- DATA TO PROCESS:
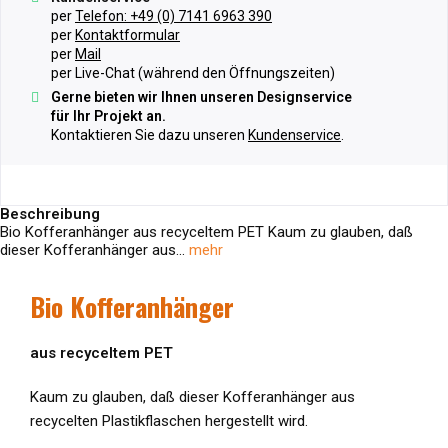
per
Telefon: +49 (0) 7141 6963 390
per
Kontaktformular
per
Mail
per Live-Chat (während den Öffnungszeiten)
Gerne bieten wir Ihnen unseren Designservice
für Ihr Projekt an.
Kontaktieren Sie dazu unseren
Kundenservice
.
Beschreibung
Bio Kofferanhänger aus recyceltem PET Kaum zu glauben, daß
dieser Kofferanhänger aus...
mehr
Bio Kofferanhänger
aus recyceltem PET
Kaum zu glauben, daß dieser Kofferanhänger aus
recycelten Plastikflaschen hergestellt wird.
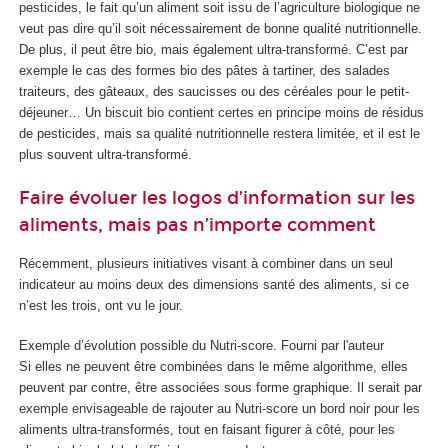
pesticides, le fait qu’un aliment soit issu de l’agriculture biologique ne
veut pas dire qu’il soit nécessairement de bonne qualité nutritionnelle.
De plus, il peut être bio, mais également ultra-transformé. C’est par
exemple le cas des formes bio des pâtes à tartiner, des salades
traiteurs, des gâteaux, des saucisses ou des céréales pour le petit-
déjeuner… Un biscuit bio contient certes en principe moins de résidus
de pesticides, mais sa qualité nutritionnelle restera limitée, et il est le
plus souvent ultra-transformé.
Faire évoluer les logos d’information sur les
aliments, mais pas n’importe comment
Récemment, plusieurs initiatives visant à combiner dans un seul
indicateur au moins deux des dimensions santé des aliments, si ce
n’est les trois, ont vu le jour.
Exemple d’évolution possible du Nutri-score.
Fourni par l'auteur
Si elles ne peuvent être combinées dans le même algorithme, elles
peuvent par contre, être associées sous forme graphique. Il serait par
exemple envisageable de rajouter au Nutri-score un bord noir pour les
aliments ultra-transformés, tout en faisant figurer à côté, pour les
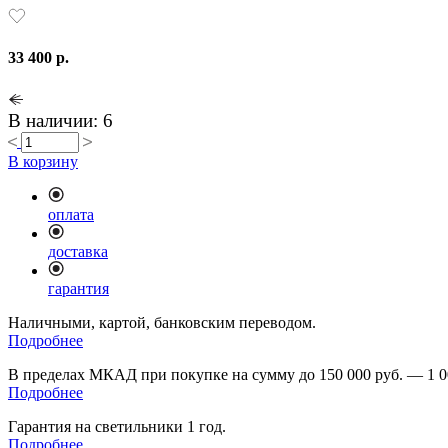
33 400 р.
В наличии: 6
В корзину
оплата
доставка
гарантия
Наличными, картой, банковским переводом.
Подробнее
В пределах МКАД при покупке на сумму до 150 000 руб. — 1 0
Подробнее
Гарантия на светильники 1 год.
Подробнее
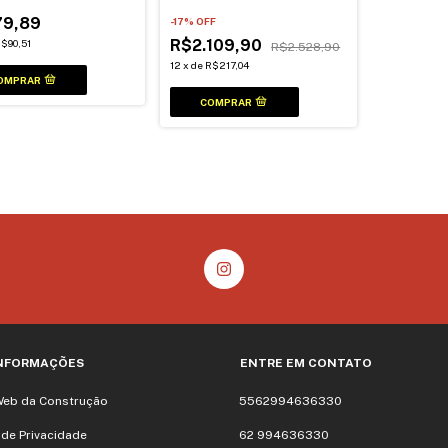
100Mt
35mm 100Mt
9,89
-
17
% OFF
R$2.109,90
$90,51
R$2.528,90
12
x
de
R$217,04
INFORMAÇÕES
ENTRE EM CONTATO
Web da Construção
5562994636330
a de Privacidade
62 994636330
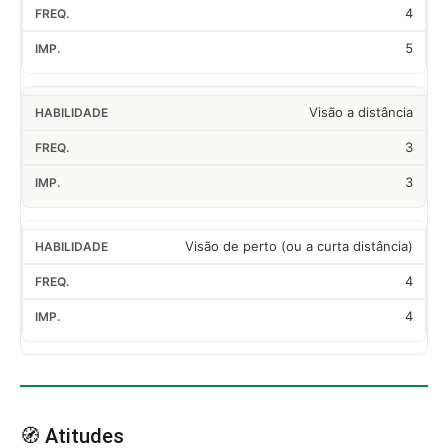
4
5
Visão a distância
3
3
Visão de perto (ou a curta distância)
4
4
🧭 Atitudes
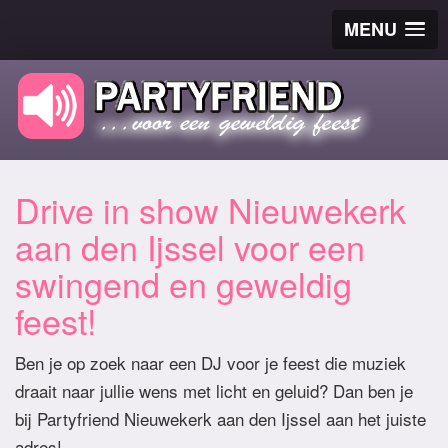
MENU
Drive in show Nieuwekerk
aan den Ijssel voor een
swingend en geweldig
feest!
Ben je op zoek naar een DJ voor je feest die muziek
draait naar jullie wens met licht en geluid? Dan ben je
bij Partyfriend Nieuwekerk aan den Ijssel aan het juiste
adres!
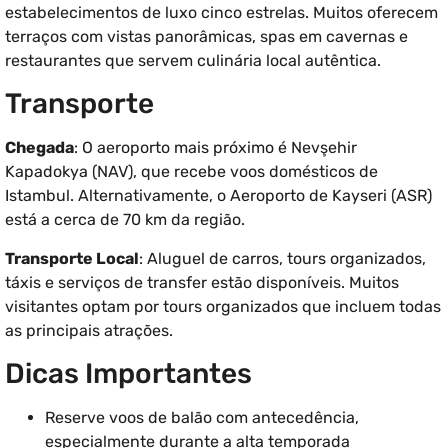
estabelecimentos de luxo cinco estrelas. Muitos oferecem
terraços com vistas panorâmicas, spas em cavernas e
restaurantes que servem culinária local autêntica.
Transporte
Chegada
: O aeroporto mais próximo é Nevşehir
Kapadokya (NAV), que recebe voos domésticos de
Istambul. Alternativamente, o Aeroporto de Kayseri (ASR)
está a cerca de 70 km da região.
Transporte Local
: Aluguel de carros, tours organizados,
táxis e serviços de transfer estão disponíveis. Muitos
visitantes optam por tours organizados que incluem todas
as principais atrações.
Dicas Importantes
Reserve voos de balão com antecedência,
especialmente durante a alta temporada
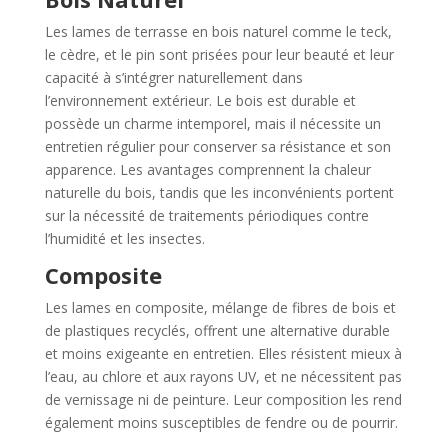
Les lames de terrasse en bois naturel comme le teck,
le cèdre, et le pin sont prisées pour leur beauté et leur
capacité à s’intégrer naturellement dans
l’environnement extérieur. Le bois est durable et
possède un charme intemporel, mais il nécessite un
entretien régulier pour conserver sa résistance et son
apparence. Les avantages comprennent la chaleur
naturelle du bois, tandis que les inconvénients portent
sur la nécessité de traitements périodiques contre
l’humidité et les insectes.
Composite
Les lames en composite, mélange de fibres de bois et
de plastiques recyclés, offrent une alternative durable
et moins exigeante en entretien. Elles résistent mieux à
l’eau, au chlore et aux rayons UV, et ne nécessitent pas
de vernissage ni de peinture. Leur composition les rend
également moins susceptibles de fendre ou de pourrir.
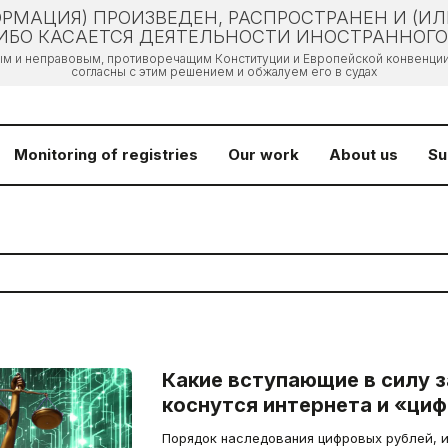
РМАЦИЯ) ПРОИЗВЕДЕН, РАСПРОСТРАНЕН И (И
БО КАСАЕТСЯ ДЕЯТЕЛЬНОСТИ ИНОСТРАННОГО 
ым и неправовым, противоречащим Конституции и Европейской конвенции 
согласны с этим решением и обжалуем его в судах
Monitoring of registries
Our work
About us
Su
Какие вступающие в силу з
коснутся интернета и «ци
Порядок наследования цифровых рублей, 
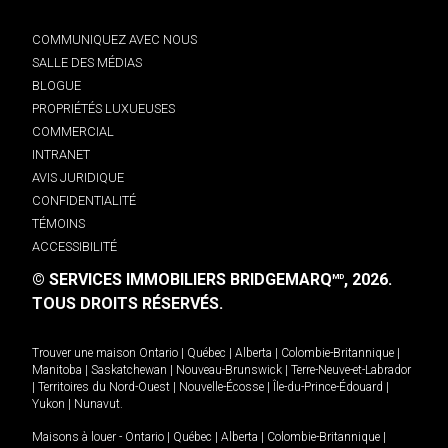
COMMUNIQUEZ AVEC NOUS
SALLE DES MÉDIAS
BLOGUE
PROPRIÉTÉS LUXUEUSES
COMMERCIAL
INTRANET
AVIS JURIDIQUE
CONFIDENTIALITÉ
TÉMOINS
ACCESSIBILITÉ
© SERVICES IMMOBILIERS BRIDGEMARQ
, 2026.
MD
TOUS DROITS RÉSERVÉS.
Trouver une maison
Ontario
|
Québec
|
Alberta
|
Colombie-Britannique
|
Manitoba
|
Saskatchewan
|
Nouveau-Brunswick
|
Terre-Neuve-et-Labrador
|
Territoires du Nord-Ouest
|
Nouvelle-Écosse
|
Île-du-Prince-Édouard
|
Yukon
|
Nunavut
.
Maisons à louer -
Ontario
|
Québec
|
Alberta
|
Colombie-Britannique
|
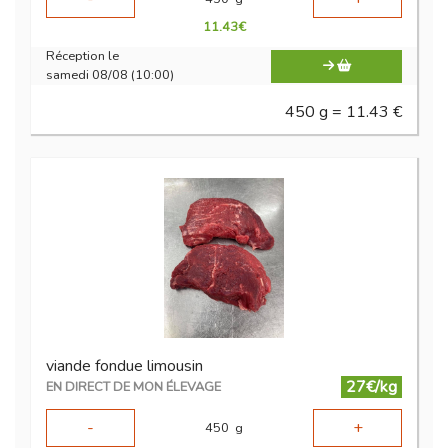
11.43
€
Réception le
samedi 08/08 (10:00)
450 g = 11.43 €
viande fondue limousin
27€/kg
EN DIRECT DE MON ÉLEVAGE
-
+
450
g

- WHAT TO PRODUCE: Copy exactly the stretch of data above from the line with "Istambul. Alternativamente, o" through the line with "Dicas Importantes", and omit all other lines.

- REPLY TO THE EXERCISE:
Istambul. Alternativamente, o Aeroporto de Kayseri (ASR)
está a cerca de 70 km da região.
Transporte Local
: Aluguel de carros, tours organizados,
táxis e serviços de transfer estão disponíveis. Muitos
visitantes optam por tours organizados que incluem todas
as principais atrações.
Dicas Importantes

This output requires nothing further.